### [BRIEF]
Copy every entry below, exactly and in full.

### [DATASET CONTENT]
■ ■ ■ ■ ■

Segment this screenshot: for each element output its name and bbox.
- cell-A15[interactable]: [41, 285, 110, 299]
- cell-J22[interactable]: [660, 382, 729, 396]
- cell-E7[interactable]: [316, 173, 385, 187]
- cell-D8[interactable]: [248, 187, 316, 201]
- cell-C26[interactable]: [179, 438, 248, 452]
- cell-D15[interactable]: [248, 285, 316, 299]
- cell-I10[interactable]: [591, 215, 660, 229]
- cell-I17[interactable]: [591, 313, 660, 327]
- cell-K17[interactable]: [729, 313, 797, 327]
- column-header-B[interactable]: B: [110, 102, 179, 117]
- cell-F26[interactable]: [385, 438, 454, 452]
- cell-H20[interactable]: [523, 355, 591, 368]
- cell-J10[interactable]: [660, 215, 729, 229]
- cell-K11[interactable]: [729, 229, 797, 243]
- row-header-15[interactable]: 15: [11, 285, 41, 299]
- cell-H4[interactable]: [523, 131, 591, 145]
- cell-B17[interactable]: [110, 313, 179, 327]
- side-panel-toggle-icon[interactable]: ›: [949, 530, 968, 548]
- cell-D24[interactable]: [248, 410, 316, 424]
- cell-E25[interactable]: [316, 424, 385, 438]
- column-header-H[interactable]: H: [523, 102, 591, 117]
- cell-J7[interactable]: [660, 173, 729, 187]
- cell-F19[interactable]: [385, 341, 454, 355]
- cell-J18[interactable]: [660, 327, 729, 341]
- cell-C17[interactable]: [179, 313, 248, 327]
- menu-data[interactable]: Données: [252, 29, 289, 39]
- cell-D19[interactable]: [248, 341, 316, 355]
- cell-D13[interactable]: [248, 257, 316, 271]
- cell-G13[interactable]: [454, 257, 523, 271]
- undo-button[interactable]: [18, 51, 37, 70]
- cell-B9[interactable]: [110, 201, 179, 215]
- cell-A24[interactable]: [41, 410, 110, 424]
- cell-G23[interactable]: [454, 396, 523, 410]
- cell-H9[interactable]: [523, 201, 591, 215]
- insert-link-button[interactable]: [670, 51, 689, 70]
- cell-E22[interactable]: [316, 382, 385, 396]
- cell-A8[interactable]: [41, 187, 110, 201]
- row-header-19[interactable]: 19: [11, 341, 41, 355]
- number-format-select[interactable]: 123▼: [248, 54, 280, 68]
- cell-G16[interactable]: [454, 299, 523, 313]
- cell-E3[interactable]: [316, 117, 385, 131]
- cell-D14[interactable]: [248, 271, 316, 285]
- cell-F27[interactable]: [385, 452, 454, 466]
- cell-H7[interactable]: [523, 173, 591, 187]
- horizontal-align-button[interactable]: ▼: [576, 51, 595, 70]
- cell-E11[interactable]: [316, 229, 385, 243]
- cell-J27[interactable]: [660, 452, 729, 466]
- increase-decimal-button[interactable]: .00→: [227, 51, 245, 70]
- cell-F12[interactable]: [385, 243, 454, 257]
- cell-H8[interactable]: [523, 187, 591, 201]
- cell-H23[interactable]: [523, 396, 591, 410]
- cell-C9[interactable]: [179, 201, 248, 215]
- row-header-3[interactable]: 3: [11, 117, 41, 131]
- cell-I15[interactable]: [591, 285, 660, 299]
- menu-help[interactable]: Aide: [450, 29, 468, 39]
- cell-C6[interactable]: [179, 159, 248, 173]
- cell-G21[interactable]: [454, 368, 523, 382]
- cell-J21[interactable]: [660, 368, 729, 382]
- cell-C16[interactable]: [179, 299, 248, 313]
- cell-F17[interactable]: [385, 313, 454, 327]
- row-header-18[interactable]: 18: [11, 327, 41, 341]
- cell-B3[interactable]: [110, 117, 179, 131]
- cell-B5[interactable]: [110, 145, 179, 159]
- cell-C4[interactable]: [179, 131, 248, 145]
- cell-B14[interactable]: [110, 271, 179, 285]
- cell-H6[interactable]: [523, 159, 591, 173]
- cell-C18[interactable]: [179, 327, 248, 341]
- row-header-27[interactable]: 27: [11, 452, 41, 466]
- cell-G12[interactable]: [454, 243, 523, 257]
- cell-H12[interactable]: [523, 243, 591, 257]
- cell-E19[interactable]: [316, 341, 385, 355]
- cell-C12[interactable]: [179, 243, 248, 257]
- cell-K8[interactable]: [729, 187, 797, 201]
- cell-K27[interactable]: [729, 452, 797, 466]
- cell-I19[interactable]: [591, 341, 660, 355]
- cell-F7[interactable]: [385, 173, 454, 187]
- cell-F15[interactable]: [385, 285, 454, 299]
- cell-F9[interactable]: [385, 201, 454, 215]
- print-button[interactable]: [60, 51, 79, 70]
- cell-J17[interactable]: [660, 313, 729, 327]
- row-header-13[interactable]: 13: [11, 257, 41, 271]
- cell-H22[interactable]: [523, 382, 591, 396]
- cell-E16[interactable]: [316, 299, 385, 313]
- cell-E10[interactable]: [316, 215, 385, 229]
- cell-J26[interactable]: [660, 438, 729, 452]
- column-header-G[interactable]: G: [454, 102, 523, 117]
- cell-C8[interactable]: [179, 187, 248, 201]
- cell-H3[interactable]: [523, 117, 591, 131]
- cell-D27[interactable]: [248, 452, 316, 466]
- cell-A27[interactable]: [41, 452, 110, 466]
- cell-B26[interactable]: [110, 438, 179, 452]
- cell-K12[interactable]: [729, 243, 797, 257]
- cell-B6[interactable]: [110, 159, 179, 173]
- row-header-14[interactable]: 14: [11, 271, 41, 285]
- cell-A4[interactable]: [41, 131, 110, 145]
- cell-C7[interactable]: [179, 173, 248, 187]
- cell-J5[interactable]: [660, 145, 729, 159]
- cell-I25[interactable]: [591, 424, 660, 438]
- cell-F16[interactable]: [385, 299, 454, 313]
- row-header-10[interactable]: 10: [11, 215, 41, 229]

■ ■ ■ ■ ■

### [THE COMPLETED TASK]
Segment this screenshot: for each element output its name and bbox.
- cell-A15[interactable]: [41, 285, 110, 299]
- cell-J22[interactable]: [660, 382, 729, 396]
- cell-E7[interactable]: [316, 173, 385, 187]
- cell-D8[interactable]: [248, 187, 316, 201]
- cell-C26[interactable]: [179, 438, 248, 452]
- cell-D15[interactable]: [248, 285, 316, 299]
- cell-I10[interactable]: [591, 215, 660, 229]
- cell-I17[interactable]: [591, 313, 660, 327]
- cell-K17[interactable]: [729, 313, 797, 327]
- column-header-B[interactable]: B: [110, 102, 179, 117]
- cell-F26[interactable]: [385, 438, 454, 452]
- cell-H20[interactable]: [523, 355, 591, 368]
- cell-J10[interactable]: [660, 215, 729, 229]
- cell-K11[interactable]: [729, 229, 797, 243]
- row-header-15[interactable]: 15: [11, 285, 41, 299]
- cell-H4[interactable]: [523, 131, 591, 145]
- cell-B17[interactable]: [110, 313, 179, 327]
- side-panel-toggle-icon[interactable]: ›: [949, 530, 968, 548]
- cell-D24[interactable]: [248, 410, 316, 424]
- cell-E25[interactable]: [316, 424, 385, 438]
- column-header-H[interactable]: H: [523, 102, 591, 117]
- cell-J7[interactable]: [660, 173, 729, 187]
- cell-F19[interactable]: [385, 341, 454, 355]
- cell-J18[interactable]: [660, 327, 729, 341]
- cell-C17[interactable]: [179, 313, 248, 327]
- menu-data[interactable]: Données: [252, 29, 289, 39]
- cell-D19[interactable]: [248, 341, 316, 355]
- cell-D13[interactable]: [248, 257, 316, 271]
- cell-G13[interactable]: [454, 257, 523, 271]
- undo-button[interactable]: [18, 51, 37, 70]
- cell-B9[interactable]: [110, 201, 179, 215]
- cell-A24[interactable]: [41, 410, 110, 424]
- cell-G23[interactable]: [454, 396, 523, 410]
- cell-H9[interactable]: [523, 201, 591, 215]
- insert-link-button[interactable]: [670, 51, 689, 70]
- cell-E22[interactable]: [316, 382, 385, 396]
- cell-A8[interactable]: [41, 187, 110, 201]
- row-header-19[interactable]: 19: [11, 341, 41, 355]
- number-format-select[interactable]: 123▼: [248, 54, 280, 68]
- cell-G16[interactable]: [454, 299, 523, 313]
- cell-E3[interactable]: [316, 117, 385, 131]
- cell-D14[interactable]: [248, 271, 316, 285]
- cell-F27[interactable]: [385, 452, 454, 466]
- cell-H7[interactable]: [523, 173, 591, 187]
- horizontal-align-button[interactable]: ▼: [576, 51, 595, 70]
- cell-E11[interactable]: [316, 229, 385, 243]
- cell-J27[interactable]: [660, 452, 729, 466]
- increase-decimal-button[interactable]: .00→: [227, 51, 245, 70]
- cell-F12[interactable]: [385, 243, 454, 257]
- cell-H8[interactable]: [523, 187, 591, 201]
- cell-H23[interactable]: [523, 396, 591, 410]
- cell-C9[interactable]: [179, 201, 248, 215]
- row-header-3[interactable]: 3: [11, 117, 41, 131]
- cell-I15[interactable]: [591, 285, 660, 299]
- menu-help[interactable]: Aide: [450, 29, 468, 39]
- cell-C6[interactable]: [179, 159, 248, 173]
- cell-G21[interactable]: [454, 368, 523, 382]
- cell-J21[interactable]: [660, 368, 729, 382]
- cell-C16[interactable]: [179, 299, 248, 313]
- cell-F17[interactable]: [385, 313, 454, 327]
- row-header-18[interactable]: 18: [11, 327, 41, 341]
- cell-B3[interactable]: [110, 117, 179, 131]
- cell-B5[interactable]: [110, 145, 179, 159]
- cell-C4[interactable]: [179, 131, 248, 145]
- cell-B14[interactable]: [110, 271, 179, 285]
- cell-H6[interactable]: [523, 159, 591, 173]
- cell-C18[interactable]: [179, 327, 248, 341]
- row-header-27[interactable]: 27: [11, 452, 41, 466]
- cell-G12[interactable]: [454, 243, 523, 257]
- cell-H12[interactable]: [523, 243, 591, 257]
- cell-E19[interactable]: [316, 341, 385, 355]
- cell-C12[interactable]: [179, 243, 248, 257]
- cell-K8[interactable]: [729, 187, 797, 201]
- cell-K27[interactable]: [729, 452, 797, 466]
- cell-I19[interactable]: [591, 341, 660, 355]
- cell-F7[interactable]: [385, 173, 454, 187]
- cell-F15[interactable]: [385, 285, 454, 299]
- cell-F9[interactable]: [385, 201, 454, 215]
- print-button[interactable]: [60, 51, 79, 70]
- cell-J17[interactable]: [660, 313, 729, 327]
- row-header-13[interactable]: 13: [11, 257, 41, 271]
- cell-H22[interactable]: [523, 382, 591, 396]
- cell-E16[interactable]: [316, 299, 385, 313]
- cell-E10[interactable]: [316, 215, 385, 229]
- cell-J26[interactable]: [660, 438, 729, 452]
- column-header-G[interactable]: G: [454, 102, 523, 117]
- cell-C8[interactable]: [179, 187, 248, 201]
- cell-H3[interactable]: [523, 117, 591, 131]
- cell-D27[interactable]: [248, 452, 316, 466]
- cell-A27[interactable]: [41, 452, 110, 466]
- cell-B26[interactable]: [110, 438, 179, 452]
- cell-K12[interactable]: [729, 243, 797, 257]
- cell-B6[interactable]: [110, 159, 179, 173]
- row-header-14[interactable]: 14: [11, 271, 41, 285]
- cell-A4[interactable]: [41, 131, 110, 145]
- cell-C7[interactable]: [179, 173, 248, 187]
- cell-J5[interactable]: [660, 145, 729, 159]
- cell-I25[interactable]: [591, 424, 660, 438]
- cell-F16[interactable]: [385, 299, 454, 313]
- row-header-10[interactable]: 10: [11, 215, 41, 229]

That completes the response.